I'm tying to figure out if I'm going to get paid this week or the following week. My first day driving was 9-15-15 when I look at my summary & tips page at the top right corner it says September 28,2015 Pay Statement. When I click on that link it says Period ending: September 21, 2015 4AM CDT. Im a little confused. Will my first Payday be 9-24-15 or 10-1-15 Check out the pics below also


----------



## painfreepc (Jul 17, 2014)

Why uber shows the following week invoice on our dashboard before the current weeks invoice has finalized I do not know,

pay period is from 4 a.m. Monday morning till 3:59 a.m. the following Monday morning, we get paid Thursday morning,

example 3:59 a.m. on the 1st to 4 a.m. on the 8th,
we would get paid on the 11th.


----------



## SacUber75 (Aug 17, 2015)

24th is payday


----------



## ubr_dfw (Oct 8, 2015)

Uber failed to pay a bunch of drivers today. Nobody at Uber knows what's going on.

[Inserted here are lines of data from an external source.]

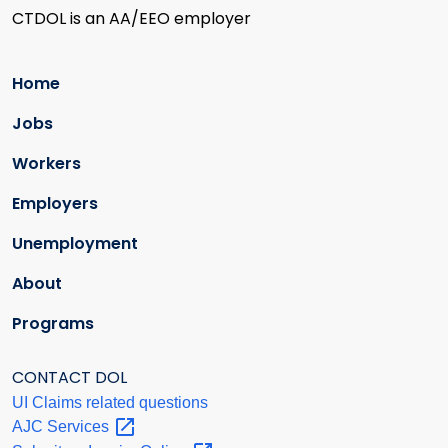
CTDOL is an AA/EEO employer
Home
Jobs
Workers
Employers
Unemployment
About
Programs
CONTACT DOL
UI Claims related questions
AJC
Services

Drivers have emailed Uber a bunch of times but no replies or explanations are coming back.


----------



## SacUber75 (Aug 17, 2015)

I was paid yesterday


----------



## Mario martinez (Nov 21, 2016)

So I have two day these Sunday my very first 2. Days I am new on these ... will I get pay these Thursday????


----------



## Om3ga7 (Oct 10, 2016)

Direct deposit is weekly on Thursday (sometimes Wednesday) depending on your banking institution.

You'll eventually be eligible for instant pay after you hit a certain amount of trips.


----------